Hindu religious extremist Swami Prabodhanand Giri twice urged followers to arm themselves to cleanse India of Jihadis. Meanwhile, the High Court in Madhya Pradesh stopped the removal of children from a Catholic orphanage targeted by the Child Welfare Committee on the basis of phoney arguments. “By the Grace of God, we got a stay order from the High Court,” said the Syro-Malabar bishop of Sagar. “However, this is not a permanent solution.”
New Delhi (AsiaNews) – The Supreme Court of India agreed to hear a public interest litigation case seeking action against Hindu nationalists who during a Dharam Sansad (religious leaders’ meeting) shouted slogans calling for buying weapons to cleanse India of its Muslims.
The incident took place in Haridwar, Uttarakhand, where the meeting was held between 17 and 19 December. Remarks on that occasion by Swami Prabodhanand Giri were so controversial that they prompted the Supreme Court on Monday to accept a complaint lodged by lawyer Kapil Sibal.
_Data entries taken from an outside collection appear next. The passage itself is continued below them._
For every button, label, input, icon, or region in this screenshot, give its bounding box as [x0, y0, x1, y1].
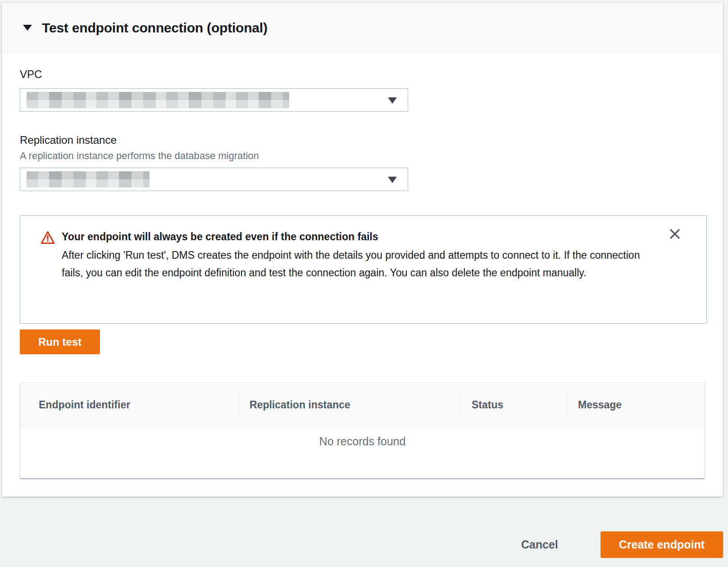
column-header-message: Message — [567, 399, 705, 411]
vpc-redacted-value — [27, 92, 289, 108]
run-test-button[interactable]: Run test — [20, 329, 100, 354]
test-endpoint-section-card: Test endpoint connection (optional) VPC … — [2, 3, 723, 497]
collapse-triangle-icon — [23, 25, 32, 31]
warning-triangle-icon — [41, 230, 55, 323]
vpc-select[interactable] — [20, 88, 408, 112]
cancel-button[interactable]: Cancel — [519, 538, 561, 552]
table-header-row: Endpoint identifier Replication instance… — [20, 383, 705, 428]
warning-alert: Your endpoint will always be created eve… — [20, 215, 707, 324]
section-expander[interactable]: Test endpoint connection (optional) — [2, 3, 723, 53]
chevron-down-icon — [388, 97, 397, 104]
replication-instance-label: Replication instance — [20, 133, 707, 147]
replication-redacted-value — [27, 171, 150, 187]
section-body: VPC Replication instance A replication i… — [2, 68, 723, 479]
empty-state-message: No records found — [20, 428, 705, 448]
create-endpoint-button[interactable]: Create endpoint — [601, 531, 723, 558]
alert-close-button[interactable] — [667, 226, 683, 242]
alert-content: Your endpoint will always be created eve… — [62, 229, 647, 323]
column-header-status: Status — [461, 399, 567, 411]
table-body: No records found — [20, 428, 705, 478]
column-header-endpoint-identifier: Endpoint identifier — [20, 399, 239, 411]
alert-title: Your endpoint will always be created eve… — [62, 229, 647, 244]
form-actions-footer: Cancel Create endpoint — [519, 531, 723, 558]
chevron-down-icon — [388, 177, 397, 183]
replication-instance-description: A replication instance performs the data… — [20, 150, 707, 162]
section-title: Test endpoint connection (optional) — [42, 20, 268, 36]
column-header-replication-instance: Replication instance — [239, 399, 461, 411]
connection-results-table: Endpoint identifier Replication instance… — [20, 382, 705, 479]
vpc-label: VPC — [20, 68, 707, 81]
alert-body: After clicking 'Run test', DMS creates t… — [62, 247, 647, 282]
close-icon — [668, 227, 682, 241]
replication-instance-select[interactable] — [20, 168, 408, 191]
The Hindu cleric reiterated anti-Muslim incitement at another event held in Ghaziabad, Uttar Pradesh, on 2 January. “There are a few who read the Quran,” and “the ones who understand it become Jihadis,” he said. “We will stand up against every jihadi in India and cleanse the country of their presence”.
Going further, he added: “If you keep weapons to fight irreligion as Ram did in Mahabharat, you will be blessed by Lord Ram and Krishna. Weapons are essential, to fight with Jihadis and there is no other way.” This “is an old tradition to keep weapons that we had forgotten”.
Both Uttarakhand and Uttar Pradesh are states governed by the Hindu nationalists Bharatiya Janata Party (BJP), the party of Prime Minister Narendra Modi.
In both states assembly elections are scheduled in February and early March. Indian elections have often led to religious tensions.
Meanwhile, Catholic organisations continue to be harassed by government agencies. In Madhya Pradesh, the High Court stayed the removal of 44 physically and mentally disabled tribal children from the St Francis Orphanage, also known as Sewadham Ashram, in the Diocese of Sagar.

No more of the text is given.